Kyle blinked, looked worried. “They sure as hell did a job on the original events. Twenty-four/seven bullshit, week after week.”
“You remember that?”
“It was all that was on. The shootings happened right after I moved out of Mom’s to live at Stacey Marx’s house.”
“When you were… fifteen?”
“Sixteen. When Mom started going with Tom Gerard, the big real-estate guy.” A bright, brittle emotion flashed in his eyes as he added with antic emphasis, “Mom ’n’ Tom.”
“So,” said Gurney quickly, “you remember the television coverage?”
“Stacey’s parents had the TV on all the time. RAM News, all the time . God, I can still picture the reconstructions.”
“Of the shootings?”
“Right. They had an ominous-sounding announcer delivering a dramatic voice-over narration, based very loosely on the facts-while some actor was shown driving a shiny black car on a lonely road.
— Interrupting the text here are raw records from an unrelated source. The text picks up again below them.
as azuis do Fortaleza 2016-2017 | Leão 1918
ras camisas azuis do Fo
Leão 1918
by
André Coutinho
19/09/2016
They’d go through the whole thing like that-right up to the gunshot and the car careening off the road-with a tiny one-word ‘reenactment’ disclaimer flashed on the screen for half a second. It was like reality TV without the reality. Day after day. They got so much mileage out of that crap they should’ve been paying the Shepherd.”
“I remember now,” said Gurney. “All part of the RAM carnival.”
“Speaking of the carnival, you ever watch Cops ? That was pretty big on TV around that same time.”
“I saw part of one episode.”
“I don’t think I ever told you this, but there was an asshole in junior year of high school who knew you were with the NYPD, and he always used to ask me, ‘Is that what your cop dad does for a living-busts down doors in trailer parks?’ Complete asshole. I used to tell him, ‘No, asshole, that’s not what he does. And by the way, asshole, he’s not just a cop, he’s a homicide detective.’ Detective first class, right, Dad?”
“Right.” Kyle sounded so young to him right then, like such a kid, it brought a tightness to his chest. He looked away, down the hill at the barn.
“I wish that New York magazine article about you had come out back then. That would have shut him up fast. That article was fantastic!”
“I guess Kim told you that her mother wrote that article?”
“Yeah, she did-when I asked how she knew you. She really likes you.”
“Who?”
“Kim. At least Kim, maybe her mother, too.” Kyle grinned and looked sixteen again. “That gold detective shield dazzles them, right?”
Gurney managed a small laugh.
A cloud passed slowly in front of the sun, and the pasture faded from golden tan to grayish beige. For a wrenching second, something about it reminded Gurney of the skin of a corpse. A particular corpse. A Dominican hit man whose sunny complexion had drained away with his blood on a Harlem sidewalk. Gurney cleared his throat, as if to dispel the image.
Then he became aware of a low thumping in the air. It grew louder, soon becoming recognizable as a helicopter. Half a minute later, it passed, visible only partially and only briefly behind the treetops along the ridge. The distinct, heavy thudding of the rotor faded away, and all was silent again.
“You have a military base up here?” asked Kyle.
“No, just reservoirs for the city.”
“Reservoirs?” He seemed to be considering this. “So you think the helicopter is some kind of Homeland Security thing?”
“Most likely.”
More Surprises
They were sitting at the Shaker-style cherry trestle table that separated the kitchen area of the long room from the sitting area by the fireplace. They’d started eating, and Kim and Kyle had complimented Madeleine enthusiastically on her spiced shrimp-and-rice dish. Gurney had offered a preoccupied echo of their comments, after which they ate for a while without speaking.